Paper No. 112-1
Presentation Time: 10:05 AM
LOCALLY VARIABLE RESPONSES TO A GLOBAL CARBON-CYCLE DISTURBANCE: ENVIRONMENTAL PERTURBATIONS DURING THE FRASNIAN–FAMENNIAN MASS EXTINCTION (Invited Presentation)
PERCIVAL, Lawrence M.E.1, MARYNOWSKI, Leszek2, BAUDIN, François3, DE VLEESCHOUWER, David4, RAKOCIŃSKI, Michał2, DA SILVA, Anne-Christine5 and CLAEYS, Philippe6, (1)Analytical, Environmental and Geochemistry Group (AMGC), Vrije Universiteit Brussel, Brussels, 1050, Belgium, (2)Faculty of Earth Sciences, University of Silesia, Będzińska 60, Sosnowiec, 41-200, Poland, (3)Sorbonne University, ISTeP, Paris, 75005, France, (4)MARUM - Center for Marine Environmental Sciences, Universität Bremen,, Bremen, 28359, Germany, (5)Pétrologie sédimentaire, Université de Liège, Sart Tilman B20, Liège, 4000, Belgium, (6)Analytical, Environmental, and Geo- Chemistry Group, Vrije Universiteit Brussel, Pleinlaan 2, Brussels, BE-1050, Belgium
The Frasnian–Famennian (FF) transition during the Late Devonian (
~371.9 Ma) was marked by one of the ‘Big Five’ mass extinctions of the Phanerozoic Eon. The ultimate trigger of the extinction remains debated, but was likely linked to profound environmental disturbances prior to and during the event, including abrupt climate changes (in particular, a global cooling pulse), intensified continental weathering rates, perturbed nutrient cycling, and widespread marine anoxia. These phenomena were linked in a complicated cause-and-effect chain that constituted a global-scale climate and carbon-cycle perturbation. This last is recorded as a pronounced positive carbon-isotope (δ
13C) excursion across the FF boundary in stratigraphic archives of the extinction worldwide.
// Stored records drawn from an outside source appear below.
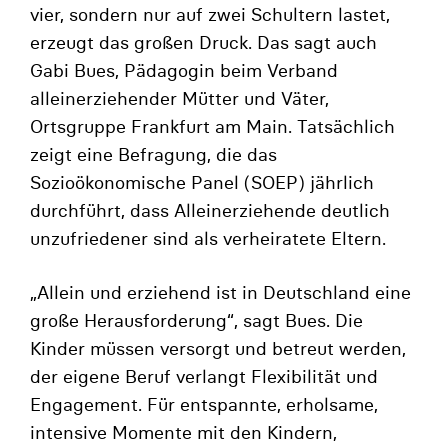
vier, sondern nur auf zwei Schultern lastet,
erzeugt das großen Druck. Das sagt auch
Gabi Bues, Pädagogin beim Verband
alleinerziehender Mütter und Väter,
Ortsgruppe Frankfurt am Main. Tatsächlich
zeigt eine Befragung, die das
Sozioökonomische Panel (SOEP) jährlich
durchführt, dass Alleinerziehende deutlich
unzufriedener sind als verheiratete Eltern.
„Allein und erziehend ist in Deutschland eine
große Herausforderung“, sagt Bues. Die
Kinder müssen versorgt und betreut werden,
der eigene Beruf verlangt Flexibilität und
Engagement. Für entspannte, erholsame,
intensive Momente mit den Kindern,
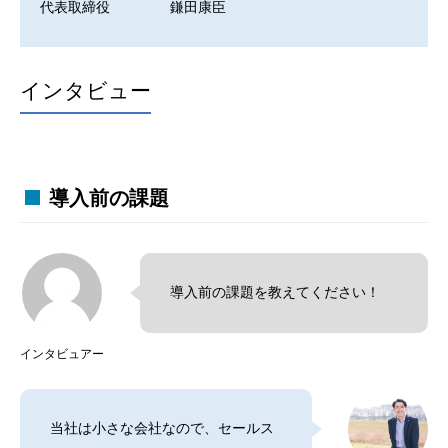
代表取締役
鎌田康臣
インタビュー
導入前の課題
導入前の課題を教えてください！
インタビュアー
当社は小さな会社なので、セールス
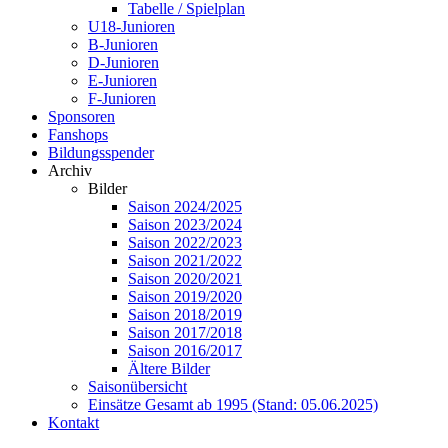
Tabelle / Spielplan
U18-Junioren
B-Junioren
D-Junioren
E-Junioren
F-Junioren
Sponsoren
Fanshops
Bildungsspender
Archiv
Bilder
Saison 2024/2025
Saison 2023/2024
Saison 2022/2023
Saison 2021/2022
Saison 2020/2021
Saison 2019/2020
Saison 2018/2019
Saison 2017/2018
Saison 2016/2017
Ältere Bilder
Saisonübersicht
Einsätze Gesamt ab 1995 (Stand: 05.06.2025)
Kontakt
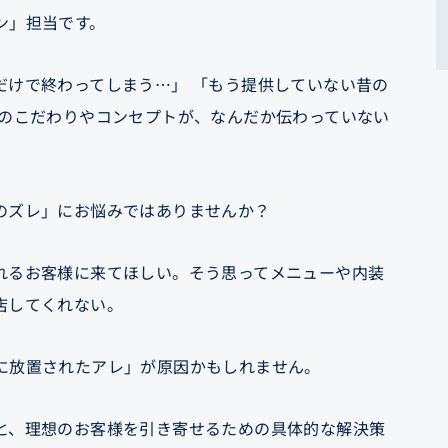
ン」担当です。
だけで終わってしまう…」 「もう提供していない昔の
店のこだわりやコンセプトが、なんだか伝わっていない
のズレ」にお悩みではありませんか？
れるお客様に来てほしい。そう思ってメニューや内装
店してくれない。
に放置されたアレ」が原因かもしれません。
と、理想のお客様を引き寄せるための具体的な解決策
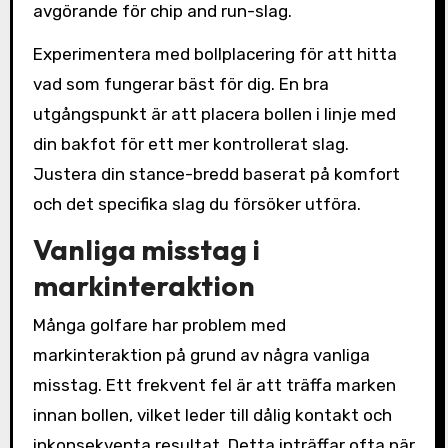
avgörande för chip and run-slag.
Experimentera med bollplacering för att hitta
vad som fungerar bäst för dig. En bra
utgångspunkt är att placera bollen i linje med
din bakfot för ett mer kontrollerat slag.
Justera din stance-bredd baserat på komfort
och det specifika slag du försöker utföra.
Vanliga misstag i
markinteraktion
Många golfare har problem med
markinteraktion på grund av några vanliga
misstag. Ett frekvent fel är att träffa marken
innan bollen, vilket leder till dålig kontakt och
inkonsekventa resultat. Detta inträffar ofta när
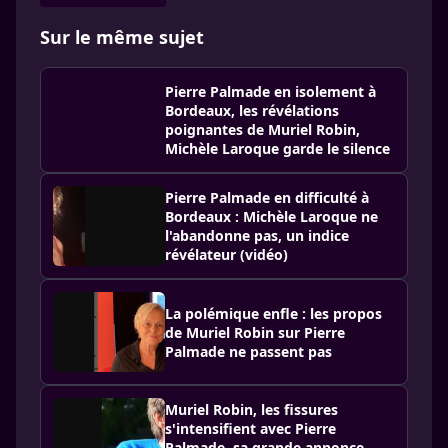
Sur le même sujet
Pierre Palmade en isolement à
Bordeaux, les révélations
poignantes de Muriel Robin,
Michèle Laroque garde le silence
Pierre Palmade en difficulté à
Bordeaux : Michèle Laroque ne
l'abandonne pas, un indice
révélateur (vidéo)
La polémique enfle : les propos
de Muriel Robin sur Pierre
Palmade ne passent pas
Muriel Robin, les fissures
s'intensifient avec Pierre
Palmade, sa grande annonce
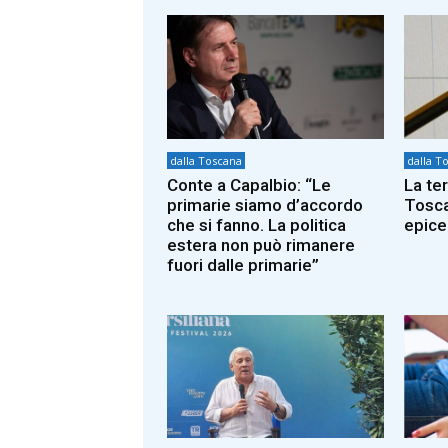
dalla Toscana
dalla T
Conte a Capalbio: “Le
La te
primarie siamo d’accordo
Tosca
che si fanno. La politica
epice
estera non può rimanere
fuori dalle primarie”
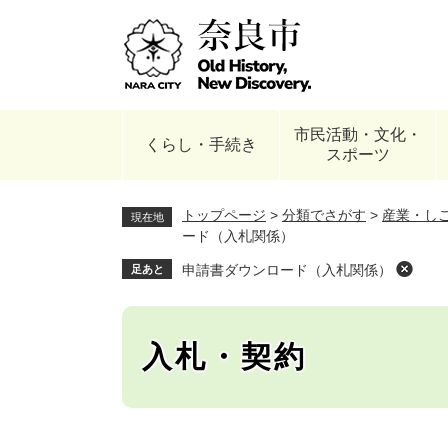
ペ
ー
ジ
の
先
頭
市民活動・文化・
で
くらし・手続き
スポーツ
す
。
トップページ
>
分類でさがす
>
産業・し
現在地
ード（入札関係）
申請書ダウンロード（入札関係）
足あと
入札・契約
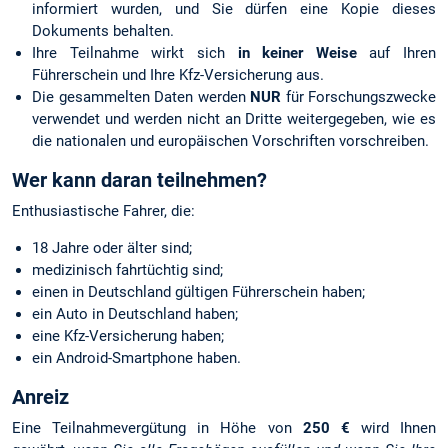
informiert wurden, und Sie dürfen eine Kopie dieses
Dokuments behalten.
Ihre Teilnahme wirkt sich
in keiner Weise
auf Ihren
Führerschein und Ihre Kfz-Versicherung aus.
Die gesammelten Daten werden
NUR
für Forschungszwecke
verwendet und werden nicht an Dritte weitergegeben, wie es
die nationalen und europäischen Vorschriften vorschreiben.
Wer kann daran teilnehmen?
Enthusiastische Fahrer, die:
18 Jahre oder älter sind;
medizinisch fahrtüchtig sind;
einen in Deutschland gültigen Führerschein haben;
ein Auto in Deutschland haben;
eine Kfz-Versicherung haben;
ein Android-Smartphone haben.
Anreiz
Eine Teilnahmevergütung in Höhe von
250 €
wird Ihnen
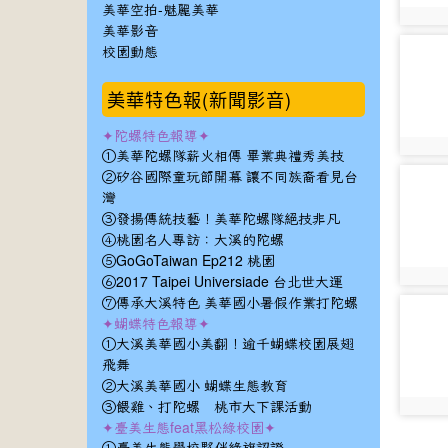
美華空拍-魅麗美華
photo:
美華影音
photo-
校園動態
2915
美華特色報(新聞影音)
✦陀螺特色報導✦
photo:
①美華陀螺隊薪火相傳 畢業典禮秀美技
②矽谷國際童玩節開幕 讓不同族裔看見台
photo-
灣
2918
③發揚傳統技藝！美華陀螺隊絕技非凡
④桃園名人專訪：大溪的陀螺
⑤GoGoTaiwan Ep212 桃園
photo:
⑥2017 Taipei Universiade 台北世大運
⑦傳承大溪特色 美華國小暑假作業打陀螺
photo-
✦蝴蝶特色報導✦
2921
①大溪美華國小美翻！逾千蝴蝶校園展翅
飛舞
②大溪美華國小 蝴蝶生態教育
③餵雞、打陀螺 桃市大下課活動
photo:
✦臺美生態feat黑松綠校園✦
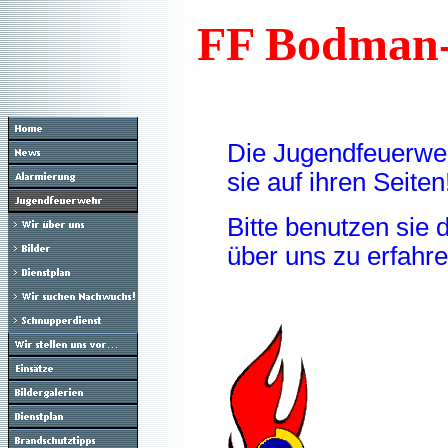
FF Bodman-
Die Jugendfeuerwe
sie auf ihren Seiten
Bitte benutzen sie
über uns zu erfahr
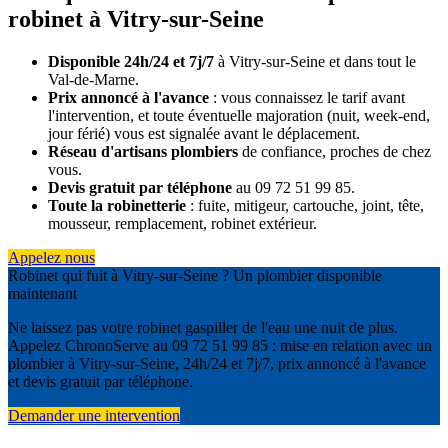
robinet à Vitry-sur-Seine
Disponible 24h/24 et 7j/7
à Vitry-sur-Seine et dans tout le
Val-de-Marne.
Prix annoncé à l'avance
: vous connaissez le tarif avant
l'intervention, et toute éventuelle majoration (nuit, week-end,
jour férié) vous est signalée avant le déplacement.
Réseau d'artisans plombiers
de confiance, proches de chez
vous.
Devis gratuit par téléphone
au 09 72 51 99 85.
Toute la robinetterie
: fuite, mitigeur, cartouche, joint, tête,
mousseur, remplacement, robinet extérieur.
Appelez nous
Robinet qui fuit à Vitry-sur-Seine ? Un plombier disponible
maintenant
Ne laissez pas votre robinet gaspiller de l'eau une nuit de plus.
Appelez ChronoServe au 09 72 51 99 85 : mise en relation avec un
plombier à Vitry-sur-Seine, 24h/24 et 7j/7, prix annoncé à l'avance
et devis gratuit par téléphone.
Demander une intervention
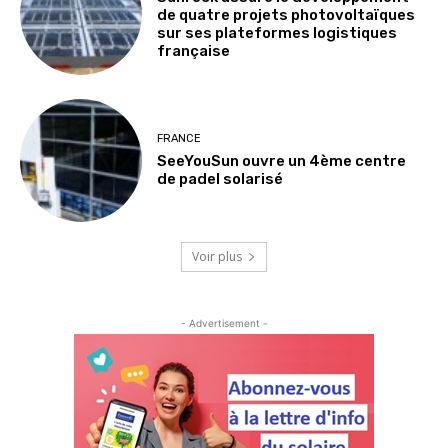
de quatre projets photovoltaïques
sur ses plateformes logistiques
française
FRANCE
SeeYouSun ouvre un 4ème centre
de padel solarisé
Voir plus
- Advertisement -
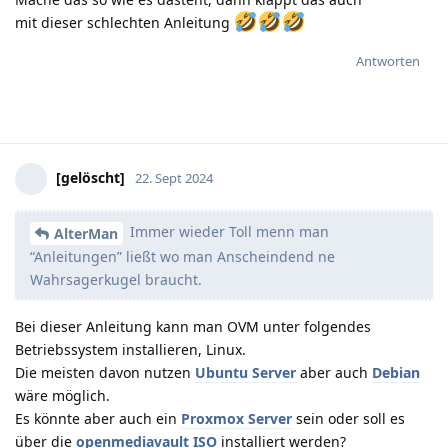
mit dieser schlechten Anleitung
Antworten
[gelöscht]
22. Sept 2024
Immer wieder Toll menn man
AlterMan
“Anleitungen” ließt wo man Anscheindend ne
Wahrsagerkugel braucht.
Bei dieser Anleitung kann man OVM unter folgendes
Betriebssystem installieren, Linux.
Die meisten davon nutzen
Ubuntu Server
aber auch
Debian
wäre möglich.
Es könnte aber auch ein
Proxmox Server
sein oder soll es
über die
openmediavault ISO
installiert werden?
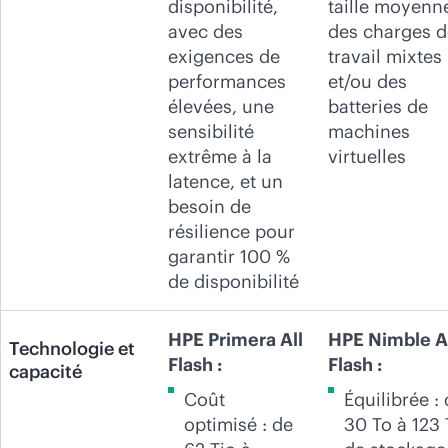
disponibilité,
taille moyenn
avec des
des charges d
exigences de
travail mixtes
performances
et/ou des
élevées, une
batteries de
sensibilité
machines
extrême à la
virtuelles
latence, et un
besoin de
résilience pour
garantir 100 %
de disponibilité
HPE Primera All
HPE Nimble A
Technologie et
Flash :
Flash :
capacité
Coût
Équilibrée :
optimisé : de
30 To à 123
However, whilst this disturbance to the carbon cycle was unquestionably global in nature, it remains unclear to what extent the plethora of environmental perturbations associated with it also occurred globally, or whether they were localized around certain geographical regions.
This study investigates the marine conditions of three sites, the H-32 core (Iowa, USA), the Kowala quarry (Poland), and the Sinsin section (Belgium) using a combination of sedimentary carbon- and nitrogen- (δ15N) isotope ratios, Rock-Eval information, and organic-biomarker compositions. Importantly, these three sites also feature robust cyclostratigraphic age models, allowing the timing and rates of recorded environmental changes to be compared, both across the studied sites and with two further locales in North America and China that have been previously studied for δ15N. The results show that whilst most areas experienced environmental degradation during the FF extinction, the exact nature of those changes, and timing of their onset, varied greatly across the globe. Such a geographical disparity in environmental responses is consistent with other major climate crises from Earth’s history, such as the Mesozoic oceanic anoxic events, which were superficially similar in many ways to the FF extinction. Further work is needed to establish the paleoenvironmental controls that influenced how different regions responded to the global climate changes during the extinction, and the impact of these heterogeneous disturbances on the global biosphere at that time.